Brown went on to say that he thought the report was actually unfair to Butler.

"I think in a crazy way it's unfair to Jimmy Butler," Brown said. "The history that Jimmy has had with other programs, other coaches, that's not fair with the description of that particular film session that was referenced. In my eyes that's not it. And if it crossed a line, we would talk about it soon, and I would own it, and it would be fixed."

Brown doesn't plan to alter the team's offensive approach, though he does sound open to accommodating Butler's desire to be used in more pick-and-roll and isolation situations, which he will attempt to do on Tuesday night when the Sixers host the Wizards (7 p.m. ET -- Watch on FuboTV with NBA League Pass extension).

"He wanted to be in more pick and rolls. That was true," Brown said. "My job is to make this work."

Ironically enough, Butler expressed excitement about playing in Philadelphia's free-flowing system – as opposed to his traditional isolation/pick play – at his introductory press conference with the Sixers in November.
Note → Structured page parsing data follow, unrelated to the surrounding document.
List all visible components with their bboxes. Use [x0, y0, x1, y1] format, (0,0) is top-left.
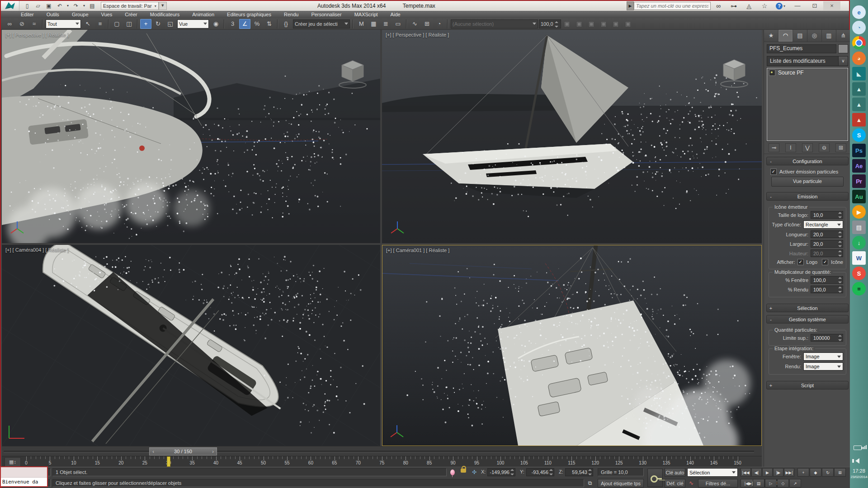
orbit-button[interactable]: ↻ [822, 468, 834, 477]
help-dropdown-icon[interactable]: ▾ [783, 4, 785, 8]
menu-editer[interactable]: Editer [14, 11, 40, 18]
menu-cr-er[interactable]: Créer [118, 11, 144, 18]
track-bar-ruler[interactable]: 0510152025303540455055606570758085909510… [2, 456, 739, 467]
previous-frame-button[interactable]: ◀| [751, 468, 762, 477]
time-slider-handle[interactable]: ‹ 30 / 150 › [149, 447, 217, 455]
next-frame-button[interactable]: |▶ [773, 468, 783, 477]
display-icône-checkbox[interactable]: ✓Icône [822, 259, 843, 265]
menu-groupe[interactable]: Groupe [66, 11, 95, 18]
snap-toggle-3d[interactable]: 3 [227, 19, 238, 29]
autodesk-app-icon-1[interactable]: ▲ [852, 82, 866, 96]
select-object[interactable]: ↖ [82, 19, 94, 29]
next-frame-arrow[interactable]: › [209, 449, 217, 454]
rollout-emission[interactable]: - Emission [766, 192, 849, 201]
firefox-icon[interactable]: ◕ [852, 52, 866, 65]
bind-to-space-warp[interactable]: ≈ [28, 19, 40, 29]
stack-item-source-pf[interactable]: Source PF [767, 68, 848, 77]
select-and-rotate[interactable]: ↻ [152, 19, 164, 29]
graphite-ribbon-toggle[interactable]: ▭ [392, 19, 404, 29]
go-to-start-button[interactable]: |◀◀ [741, 468, 751, 477]
named-selection-dropdown[interactable]: Créer jeu de sélecti [293, 19, 350, 28]
3ds-max-icon[interactable]: ◣ [852, 67, 866, 80]
close-button[interactable]: × [823, 1, 840, 10]
field-of-view-button[interactable]: ▷ [765, 479, 777, 488]
select-by-name[interactable]: ≡ [94, 19, 106, 29]
schematic-view[interactable]: ⊞ [421, 19, 433, 29]
tab-utilities[interactable]: ⋔ [836, 30, 851, 42]
pan-hand-button[interactable]: ◇ [777, 479, 789, 488]
key-filter-curve-icon[interactable]: ∿ [687, 479, 695, 487]
maximize-viewport-toggle[interactable]: ⊞ [834, 468, 846, 477]
undo-button[interactable]: ↶ [55, 2, 65, 10]
redo-dropdown[interactable]: ▾ [82, 2, 86, 10]
open-file-button[interactable]: ▱ [33, 2, 43, 10]
project-folder-button[interactable]: ▤ [87, 2, 97, 10]
restore-button[interactable]: ⊡ [806, 1, 823, 10]
window-crossing-toggle[interactable]: ◫ [123, 19, 135, 29]
new-file-button[interactable]: ▯ [22, 2, 32, 10]
param-spinner-field[interactable]: 100,0 [811, 276, 843, 284]
favorites-star-icon[interactable]: ☆ [757, 1, 772, 10]
media-player-icon[interactable]: ▶ [852, 205, 866, 219]
network-signal-icon[interactable] [862, 445, 866, 449]
add-time-tag-button[interactable]: Ajout étiquette tps [598, 479, 644, 488]
particle-view-button[interactable]: Vue particule [771, 177, 844, 187]
remove-modifier[interactable]: ⊖ [819, 143, 830, 152]
menu-vues[interactable]: Vues [95, 11, 119, 18]
material-editor[interactable]: ◔ [434, 19, 445, 29]
skype-icon[interactable]: S [852, 128, 866, 142]
selection-filter-dropdown[interactable]: Tout [46, 19, 81, 28]
tab-create[interactable]: ★ [764, 30, 778, 42]
browser-blue-icon[interactable]: ◔ [852, 21, 866, 34]
taskbar-clock[interactable]: 17:28 23/02/2014 [850, 466, 868, 488]
search-icon[interactable]: ∞ [711, 1, 726, 10]
menu-rendu[interactable]: Rendu [278, 11, 305, 18]
word-app-icon[interactable]: W [852, 251, 866, 265]
3ds-max-application-menu-button[interactable] [1, 1, 19, 11]
tab-modify[interactable]: ◠ [778, 30, 793, 42]
idm-icon[interactable]: ↓ [852, 236, 866, 249]
display-logo-checkbox[interactable]: ✓Logo [797, 259, 817, 265]
viewport-perspective-2[interactable]: [+] [ Perspective ] [ Réaliste ] [382, 30, 762, 243]
search-input[interactable] [634, 2, 711, 10]
pin-stack[interactable]: ⊸ [769, 143, 779, 152]
select-and-move[interactable]: + [140, 19, 151, 29]
set-keys-button[interactable] [647, 469, 663, 487]
viewport-label[interactable]: [+] [ Perspective ] [ Réaliste ] [5, 32, 69, 38]
param-spinner-field[interactable]: 100000 [811, 334, 843, 342]
selection-set-dropdown[interactable]: Sélection [687, 468, 738, 477]
open-mini-curve-editor-button[interactable]: ▦↕ [5, 457, 21, 467]
notes-app-icon[interactable]: ▤ [852, 221, 866, 234]
y-coordinate-field[interactable]: -93,456 [526, 468, 554, 476]
render-preset-dropdown[interactable]: (Aucune sélection) [451, 19, 538, 28]
render-iterative[interactable]: ▣ [598, 19, 609, 29]
workspace-dropdown[interactable]: Espace de travail: Par ▾ [101, 2, 159, 10]
welcome-window-fragment[interactable]: Bienvenue da [0, 466, 48, 487]
previous-frame-arrow[interactable]: ‹ [150, 449, 157, 454]
menu-maxscript[interactable]: MAXScript [348, 11, 384, 18]
internet-explorer-icon[interactable]: e [852, 5, 866, 19]
param-spinner-field[interactable]: 20,0 [811, 240, 843, 248]
autodesk-app-icon-2[interactable]: ▲ [852, 98, 866, 111]
rollout-selection[interactable]: + Sélection [766, 304, 849, 312]
reference-coordinate-dropdown[interactable]: Vue [177, 19, 209, 28]
object-color-swatch[interactable] [838, 44, 848, 53]
tab-hierarchy[interactable]: ▤ [793, 30, 807, 42]
zoom-extents-button[interactable]: ▤ [753, 479, 764, 488]
key-filters-button[interactable]: Filtres dé... [698, 479, 738, 488]
configure-modifier-sets[interactable]: ⊞ [835, 143, 846, 152]
percent-snap-toggle[interactable]: % [251, 19, 263, 29]
walkthrough-button[interactable]: ↗ [789, 479, 801, 488]
modifier-list-dropdown[interactable]: Liste des modificateurs∨ [767, 56, 848, 66]
autodesk-red-app-icon[interactable]: ▲ [852, 113, 866, 127]
red-s-app-icon[interactable]: S [852, 267, 866, 280]
save-file-button[interactable]: ▣ [44, 2, 54, 10]
spinner-snap-toggle[interactable]: ⇅ [264, 19, 275, 29]
redo-button[interactable]: ↷ [71, 2, 81, 10]
viewport-label[interactable]: [+] [ Perspective ] [ Réaliste ] [386, 32, 449, 38]
help-icon[interactable]: ? [776, 3, 783, 9]
menu-animation[interactable]: Animation [186, 11, 221, 18]
audition-icon[interactable]: Au [852, 190, 866, 203]
make-unique[interactable]: ⋁ [802, 143, 813, 152]
object-name-field[interactable]: PFS_Ecumes [767, 44, 836, 53]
"I had the ball a lot when I was in Minnesota, but that doesn't mean I can't play the style of basketball that's played here," Butler said. "That was just what I was asked to do when I was there. I don't think that's a problem. I'm great at sharing the ball, moving without the ball. If I need the ball, I'll go steal it, go the other end and lay it up. Go get an offensive rebound.

"There's more than one way to get the ball. I think the way these guys play, sharing the ball, setting screens, slipping, all of that good stuff, I think that's actually easier than having to create all the time in iso situations and off the pick-and-roll."

Since joining the Sixers, Butler has averaged 18 points, 4.7 rebounds, 3.2 assists, and 1.9 steals in 31.7 minutes per game, while the team has gone 16-5 in games that he has played.